When reality finally catches up with her, she rejects it and claims her home as a sanctuary returned to the 1930s. She escapes into the past, watching her movies and wishing for a better day, one that probably never existed but looked sweeter with time. When she returns to the past, it’s two-dimensional, but it fits her because she herself is shallow. She values looks over substance, and status over possibility.

Barbara Jean Trenton gets her wish and is seemingly none the worse for wear, but the days past aren’t always what they a cracked up to be. Should we move backward toward the comfort of our nostalgia, or should we look forward to a better tomorrow? A theme that the Twilight Zone explores further in “Walking Distance.”

Episode 3: ‘Twilight Zone’ Mr. Denton on Doomsday

Town drunk Al Denton is more than he seems. The other men in town abuse him, make fun of him and make him sing for his drinks. When Fate steps in, Denton is forced to come to grips with his gunslinger past.

Formerly, Denton was the fastest gunslinger in the area. Every day men would come in to challenge him to a duel. Every day he would start drinking earlier in the day. One day he killed a 16-year old; that’s when he put up his guns.

Denton lives in a time that is contrary to his nature. He doesn’t want to kill people, even if he’s good at it, because he realizes that one day he won’t be fast enough. He’ll be the one dead in the street. Unfortunately, word gets out that he has quit drinking and he has bested the fastest gun in town. Denton receives warning that another gunfighter is coming to challenge him.

Denton couldn’t forgive himself for killing the 16-year old because there was no point in doing so. If he had been able to, someone would have shown up the next day and the day after that. Denton would’ve kept having to fight men and boys who thought they were fast with a gun. Forgiveness can only happen when the behavior that has brought on the need for forgiveness has ended, and Denton had no control over ending the behavior without dropping into the bottom of a bottle.

It’s not until Fate steps in and lends a, uh, hand that Denton is blessed to be able to live a life free from the threat of his times. He is redeemed, and he his able to forgive himself. Some people aren’t able to free themselves of a situation because their times don’t allow it; they need help from someone or the luck of Fate. If you can get yourself out of whatever situation is keeping yourself from forgiveness, do it.

Episode 2: “The Twilight Zone” One for the Angels

Death comes in with a gentle kindness though obtuse in his assertions. Maybe, he needs people to recognize that their time is up, or he is unable to tell them outright. He is firm in his proposition but explains the ways out that Lou Bookman could take. The last one suits Bookman’s purposes: he never got to make a big picture, one that opened the skies. Death grants bookman a reprieve and asks him when he thinks the pitch will be made. Bookman shuts the door on Death and shouts that he is done pitching.
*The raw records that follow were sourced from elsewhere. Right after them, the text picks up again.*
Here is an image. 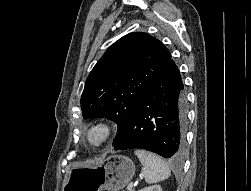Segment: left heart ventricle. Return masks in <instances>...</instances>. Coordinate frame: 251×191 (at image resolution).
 <instances>
[{
	"label": "left heart ventricle",
	"mask_w": 251,
	"mask_h": 191,
	"mask_svg": "<svg viewBox=\"0 0 251 191\" xmlns=\"http://www.w3.org/2000/svg\"><path fill=\"white\" fill-rule=\"evenodd\" d=\"M85 141L92 146H99L103 141V136L100 131L94 130L84 136Z\"/></svg>",
	"instance_id": "obj_1"
}]
</instances>
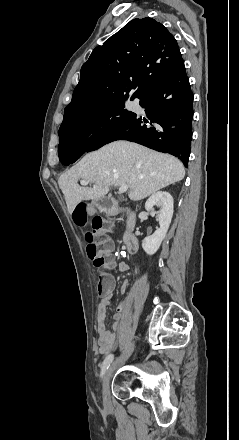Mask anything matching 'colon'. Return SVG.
Returning <instances> with one entry per match:
<instances>
[{"instance_id":"colon-1","label":"colon","mask_w":239,"mask_h":440,"mask_svg":"<svg viewBox=\"0 0 239 440\" xmlns=\"http://www.w3.org/2000/svg\"><path fill=\"white\" fill-rule=\"evenodd\" d=\"M75 220L78 225H85L86 215L84 205L81 204L76 208ZM112 229V220L96 216L92 221V228L85 231L84 234L87 243L86 251L88 258L102 271L98 285V291L100 294H103L108 290L110 283L108 271L115 267V262L111 254L113 245L108 237V234Z\"/></svg>"}]
</instances>
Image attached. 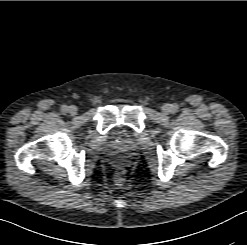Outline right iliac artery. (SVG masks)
<instances>
[{
	"instance_id": "1",
	"label": "right iliac artery",
	"mask_w": 247,
	"mask_h": 245,
	"mask_svg": "<svg viewBox=\"0 0 247 245\" xmlns=\"http://www.w3.org/2000/svg\"><path fill=\"white\" fill-rule=\"evenodd\" d=\"M61 111H62V113H66L68 111V106L67 105H63L61 107Z\"/></svg>"
}]
</instances>
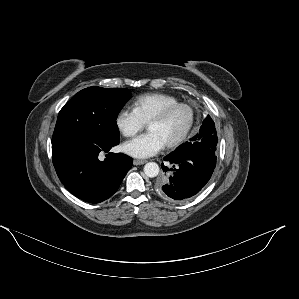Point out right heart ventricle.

Death follows Bookman pleading with him to reconsider and telling him there are consequences to his actions. Bookman refuses to listen until he hears squealing tires and one of his neighbor children is hit by a truck. Death had to take someone if Bookman wasn’t going to come willingly. Death will arrive for the girl at midnight, leaving Bookman to consider what has happened and what he can do to stop Death, who will no longer listen to Bookman’s pleas.

Bookman has two things in his heart. He has really wanted to make a big pitch and never gotten to, and he loved the children in his neighborhood. No one has to fear death who accomplishes in this life his or her heart’s desires and loves children. That’s true of Bookman, who has his last wish fulfilled and saves a little girl in the process. If there is something that you want to accomplish go out there and do it, but do it with kindness.